Production Machine Learning at SAMHSA

A federal-scale machine learning system that passed security review, went live in government production, and continues to operate today. What we built, how we built it, and what we learned about shipping ML inside the federal boundary.

Production

System went live inside the federal boundary and is still operating.

ATO-Ready

Passed HHS/SAMHSA security review with a full artifact package.

Years Live

Multi-year operational history with drift monitoring and re-training.

HHS Scope

Delivered under the Substance Abuse and Mental Health Services Administration.

Agency Context: SAMHSA and the HHS Mission

The Substance Abuse and Mental Health Services Administration (SAMHSA) is the agency within the U.S. Department of Health and Human Services (HHS) charged with leading public health efforts to advance the behavioral health of the nation. SAMHSA administers programs and funding that touch every state, every tribal nation, and tens of thousands of treatment facilities. Its work spans the full behavioral-health continuum: prevention, treatment, recovery support, crisis response, and population-level surveillance.

Because SAMHSA sits inside HHS, every system it operates must meet federal security controls (NIST SP 800-53 / FISMA Moderate at minimum, often with HIPAA considerations layered on top), follow HHS data governance standards, and be auditable end-to-end.

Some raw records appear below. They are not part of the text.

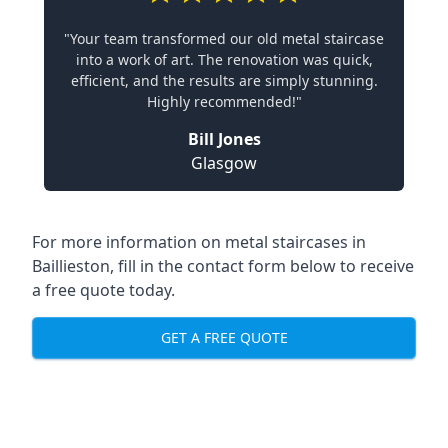
"Your team transformed our old metal staircase
into a work of art. The renovation was quick,
efficient, and the results are simply stunning.
Highly recommended!"
Bill Jones
Glasgow
For more information on metal staircases in
Baillieston, fill in the contact form below to receive
a free quote today.
GET A FREE QUOTE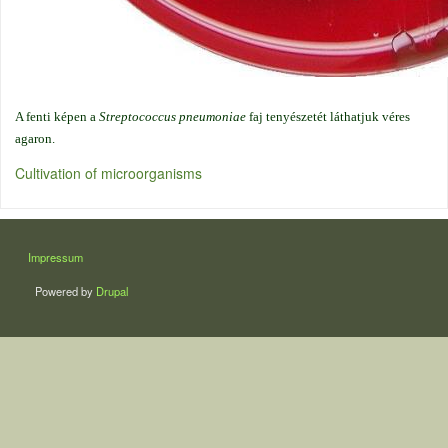
A fenti képen a
Streptococcus pneumoniae
faj tenyészetét láthatjuk véres
agaron.
Cultivation of microorganisms
LÁBLÉC
Impressum
Powered by
Drupal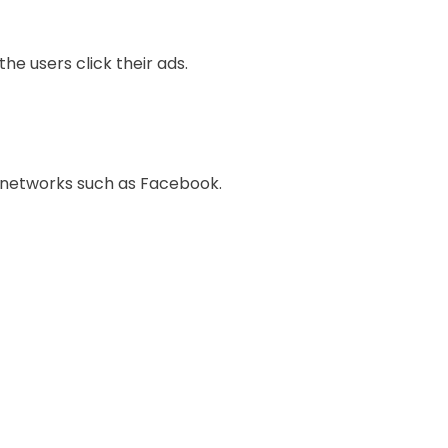
e users click their ads.
h networks such as Facebook.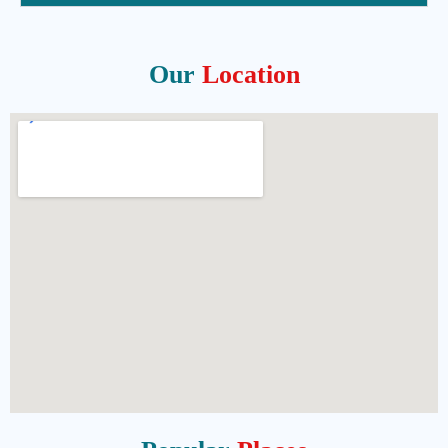
Our
Location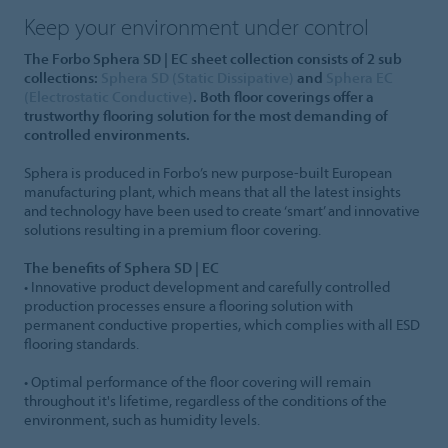
Keep your environment under control
The Forbo Sphera SD | EC sheet collection consists of 2 sub
collections:
Sphera SD (Static Dissipative)
and
Sphera EC
(Electrostatic Conductive)
. Both floor coverings offer a
trustworthy flooring solution for the most demanding of
controlled environments.
Sphera is produced in Forbo’s new purpose-built European
manufacturing plant, which means that all the latest insights
and technology have been used to create ‘smart’ and innovative
solutions resulting in a premium floor covering.
The benefits of Sphera SD | EC
• Innovative product development and carefully controlled
production processes ensure a flooring solution with
permanent conductive properties, which complies with all ESD
flooring standards.
• Optimal performance of the floor covering will remain
throughout it's lifetime, regardless of the conditions of the
environment, such as humidity levels.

Behavioral health data is among the most sensitive data the federal government holds, and the policy environment around it is correspondingly tight.

That is the environment in which this machine learning system was designed, reviewed, and put into production.

The Problem Space

Federal health agencies collect enormous quantities of structured and semi-structured data: treatment admissions, discharge records, survey instruments, claims, provider attributes, geographic attributes, and longitudinal outcomes. Analysts have traditionally used that data for descriptive statistics, program reporting, and congressional briefs. Machine learning opens a different door: pattern discovery, risk stratification, early signal detection, and decision support at a scale humans cannot reach by hand.

The challenge is that "machine learning" in a Silicon Valley context is a different thing than "machine learning" inside the federal boundary. In the federal boundary you inherit:

Our charter was to build a production ML system that fit inside those constraints and still delivered real, repeatable value to the program office.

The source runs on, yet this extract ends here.